FILE - In this Wednesday, June 24, 2020, file photo, North Carolina Gov. Roy Cooper arrives for a news briefing on the coronavirus at the Emergency Operations Center in Raleigh, N.C. With reported coronavirus cases rising rapidly in many states, governors are getting lots of advice on how to respond. Cooper announced a statewide mask rule and three-week pause on further reopenings, moves that were supported by a nurses association. But Cooper has faced pushback from Republican lawmakers and small businesses that are still shuttered, including bars, gyms and bowling alleys, which have tried to overturn the governors orders through legal action or legislation. (Robert Willett/The News & Observer via AP, File)

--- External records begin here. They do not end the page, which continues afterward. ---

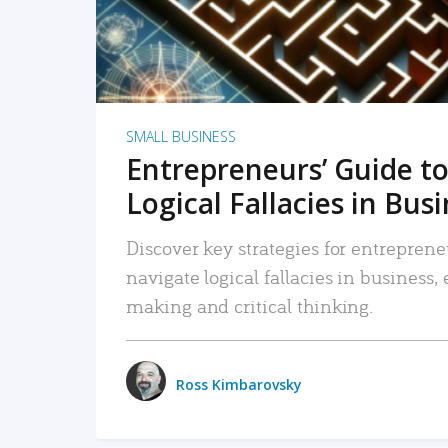
SMALL BUSINESS
Entrepreneurs’ Guide to
Logical Fallacies in Bus
Discover key strategies for entreprene
navigate logical fallacies in business
making and critical thinking.
Ross Kimbarovsky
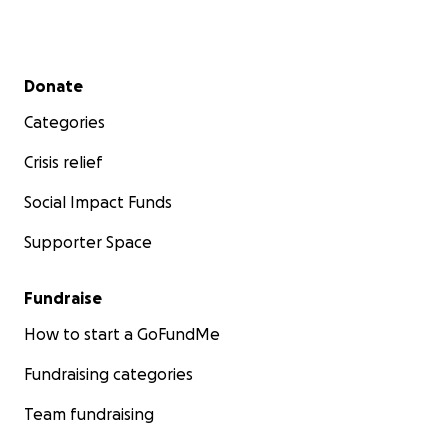
Secondary menu
Donate
Categories
Crisis relief
Social Impact Funds
Supporter Space
Fundraise
How to start a GoFundMe
Fundraising categories
Team fundraising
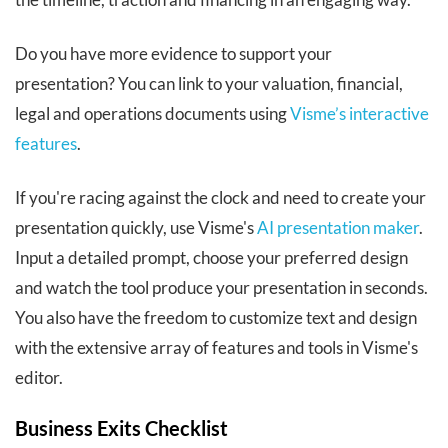
Do you have more evidence to support your
presentation? You can link to your valuation, financial,
legal and operations documents using
Visme’s interactive
features
.
If you're racing against the clock and need to create your
presentation quickly, use Visme's
AI presentation maker
.
Input a detailed prompt, choose your preferred design
and watch the tool produce your presentation in seconds.
You also have the freedom to customize text and design
with the extensive array of features and tools in Visme's
editor.
Business Exits Checklist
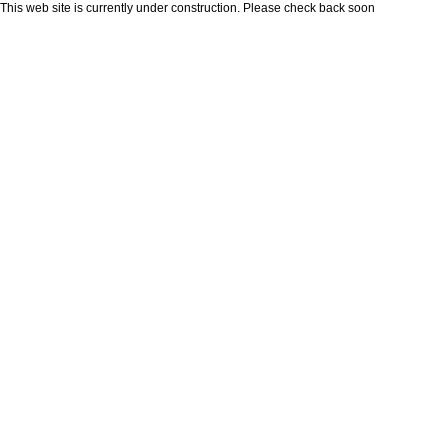
This web site is currently under construction. Please check back soon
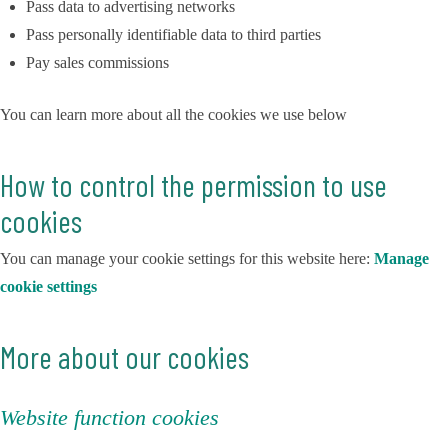
Pass data to advertising networks
Pass personally identifiable data to third parties
Pay sales commissions
You can learn more about all the cookies we use below
How to control the permission to use
cookies
You can manage your cookie settings for this website here:
Manage
cookie settings
More about our cookies
Website function cookies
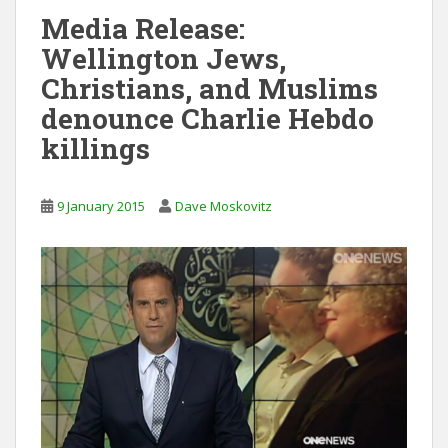
Media Release:
Wellington Jews,
Christians, and Muslims
denounce Charlie Hebdo
killings
9 January 2015
Dave Moskovitz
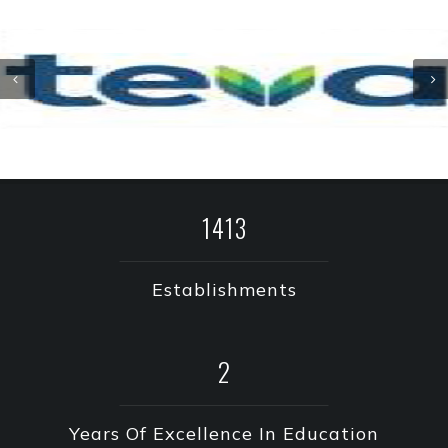
2019
Establishments
3
Years Of Excellence In Education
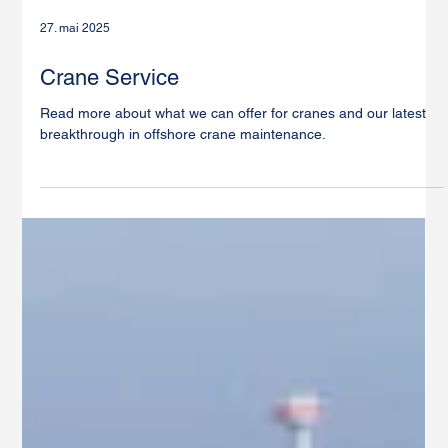
27. mai 2025
Crane Service
Read more about what we can offer for cranes and our latest
breakthrough in offshore crane maintenance.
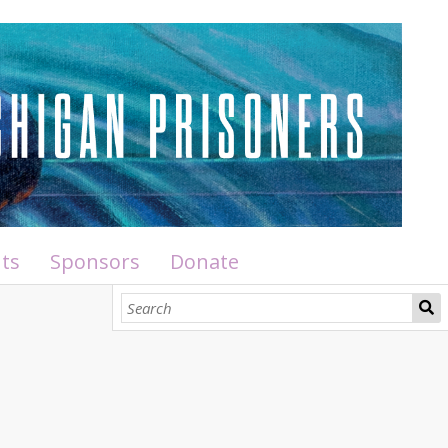
ts
Sponsors
Donate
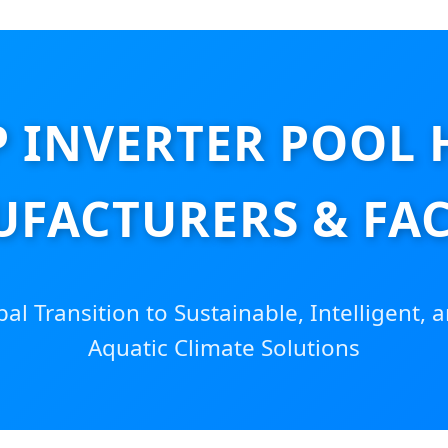
P INVERTER POOL 
FACTURERS & FA
l Transition to Sustainable, Intelligent, a
Aquatic Climate Solutions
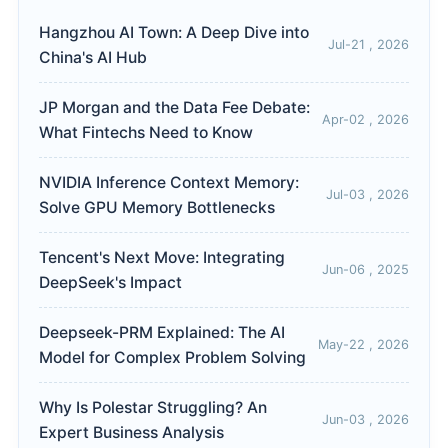
Hangzhou AI Town: A Deep Dive into
Jul-21 , 2026
China's AI Hub
JP Morgan and the Data Fee Debate:
Apr-02 , 2026
What Fintechs Need to Know
NVIDIA Inference Context Memory:
Jul-03 , 2026
Solve GPU Memory Bottlenecks
Tencent's Next Move: Integrating
Jun-06 , 2025
DeepSeek's Impact
Deepseek-PRM Explained: The AI
May-22 , 2026
Model for Complex Problem Solving
Why Is Polestar Struggling? An
Jun-03 , 2026
Expert Business Analysis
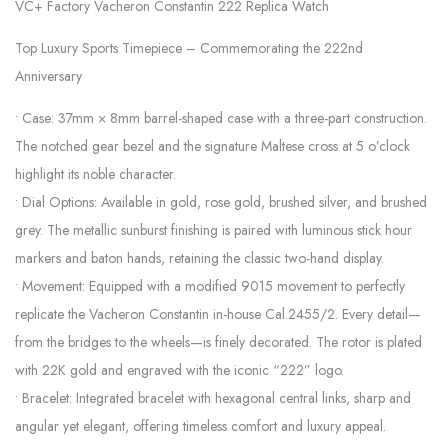
VC+ Factory Vacheron Constantin 222 Replica Watch
Top Luxury Sports Timepiece – Commemorating the 222nd
Anniversary
• Case: 37mm × 8mm barrel-shaped case with a three-part construction.
The notched gear bezel and the signature Maltese cross at 5 o’clock
highlight its noble character.
• Dial Options: Available in gold, rose gold, brushed silver, and brushed
grey. The metallic sunburst finishing is paired with luminous stick hour
markers and baton hands, retaining the classic two-hand display.
• Movement: Equipped with a modified 9015 movement to perfectly
replicate the Vacheron Constantin in-house Cal.2455/2. Every detail—
from the bridges to the wheels—is finely decorated. The rotor is plated
with 22K gold and engraved with the iconic “222” logo.
• Bracelet: Integrated bracelet with hexagonal central links, sharp and
angular yet elegant, offering timeless comfort and luxury appeal.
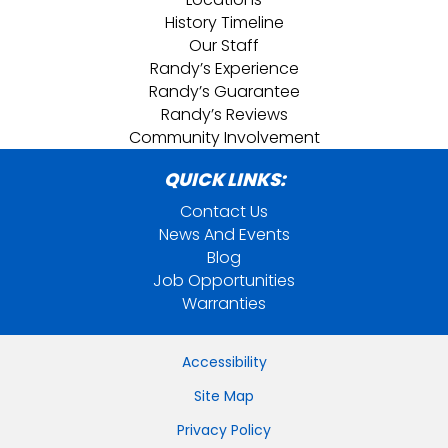
History Timeline
Our Staff
Randy’s Experience
Randy’s Guarantee
Randy’s Reviews
Community Involvement
QUICK LINKS:
Contact Us
News And Events
Blog
Job Opportunities
Warranties
Accessibility
Site Map
Privacy Policy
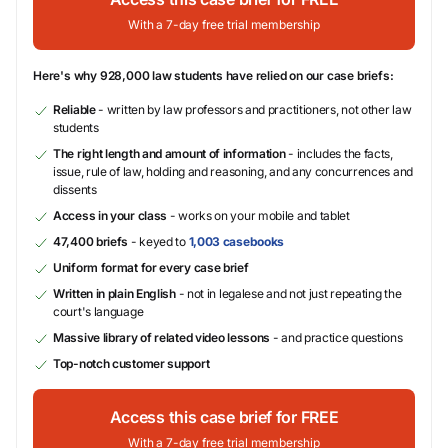
With a 7-day free trial membership
Here's why 928,000 law students have relied on our case briefs:
Reliable
- written by law professors and practitioners, not other law
students
The right length and amount of information
- includes the facts,
issue, rule of law, holding and reasoning, and any concurrences and
dissents
Access in your class
- works on your mobile and tablet
47,400 briefs
- keyed to
1,003 casebooks
Uniform format for every case brief
Written in plain English
- not in legalese and not just repeating the
court's language
Massive library of related video lessons
- and practice questions
Top-notch customer support
Access this case brief for FREE
With a 7-day free trial membership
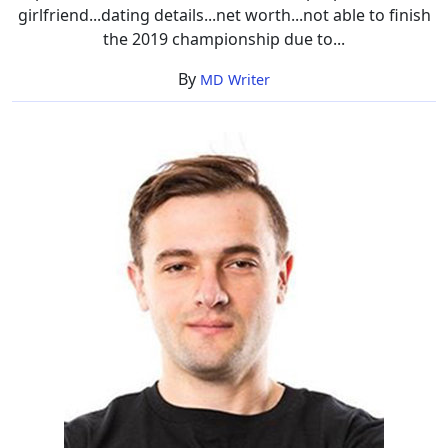
girlfriend...dating details...net worth...not able to finish
the 2019 championship due to...
By
MD Writer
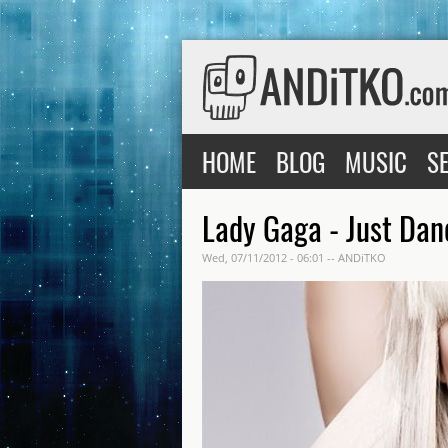
Skip to main content
Main menu
HOME
BLOG
MUSIC
S
Lady Gaga - Just Da
Wed, 07/11/2012 - 06:01
--
ANDiTKO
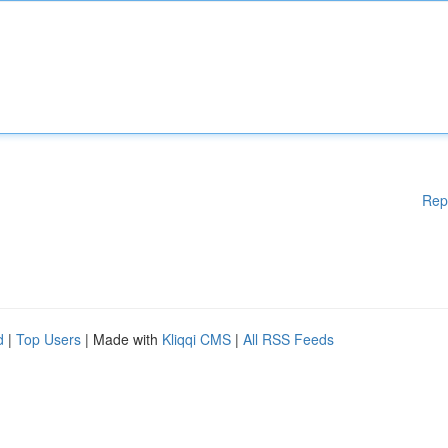
Rep
d
|
Top Users
| Made with
Kliqqi CMS
|
All RSS Feeds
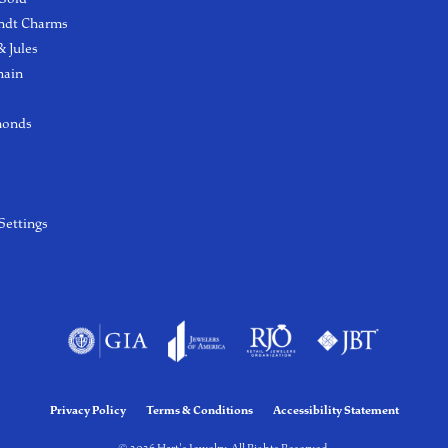
ndt Charms
 Jules
hain
monds
Settings
Privacy Policy
Terms & Conditions
Accessibility Statement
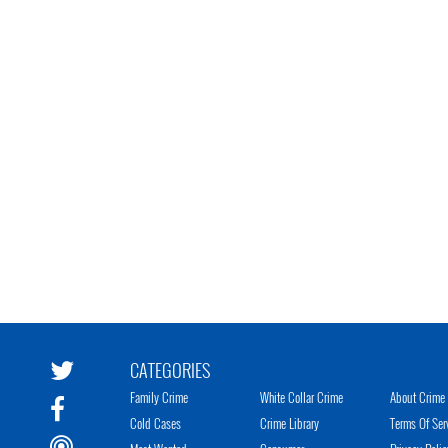
CATEGORIES
Family Crime
White Collar Crime
About Crime 
Cold Cases
Crime Library
Terms Of Ser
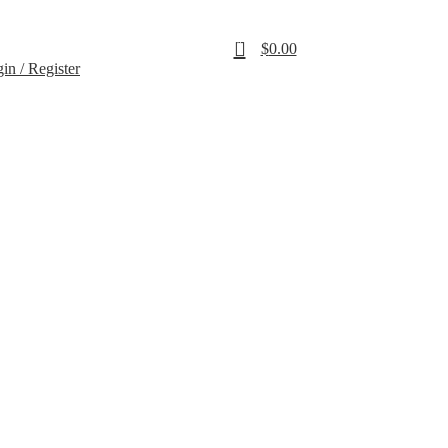
SALE
0
$
0.00
in / Register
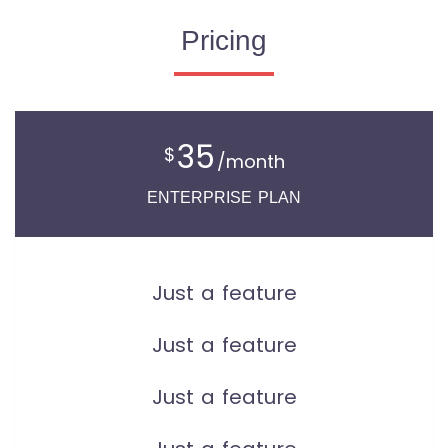
Pricing
35
$
/month
ENTERPRISE PLAN
Just a feature
Just a feature
Just a feature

LAS VEGAS – As Nevada prepared to start reopening parts of its economy last month, a team of medical experts recommended to Gov. Steve Sisolak that he require people wear masks in public to help stop the spread of the coronavirus.

The governor promoted masks but resisted making them a requirement, saying he feared the rule could create a backlash for businesses trying to enforce the order on customers.

With reported coronavirus cases rising the past four weeks, Sisolak on Wednesday finally decided to take their advice and impose the mandate, saying it was necessary to protect people and keep businesses open.

“People aren’t wearing these,” he said, holding up and waving a cloth face mask. “It is troubling and it is really discouraging that this has become a partisan issue about whether or not people want to wear a mask."

Sisolak's slow-stepping into the mask requirement reflects a fraught decision-making process among many governors as they listen to a variety of sometimes competing voices on how on to respond to the spreading virus outbreak. The result is sometimes confusing and creates mixed messages for the public.

With reported coronavirus cases rising rapidly in many states, governors are getting lots of advice on what they should do. Unions want to be sure workers are protected on the job. Many business owners say they can’t afford another forced shutdown. Public health officials urge them to make mask-wearing a statewide requirement. At the same, governors are facing blowback on the right over business restrictions and mask regulations.

Dr. Brian Labus, an assistant professor at the University of Nevada, Las Vegas School of Public Health and a member of the medical team advising Sisolak, said he knows the governor has to weigh public health advice against political and economic considerations.

“We were told not to think about all those other things. Don’t make political decisions. There will be other groups that will do that,” Labus said.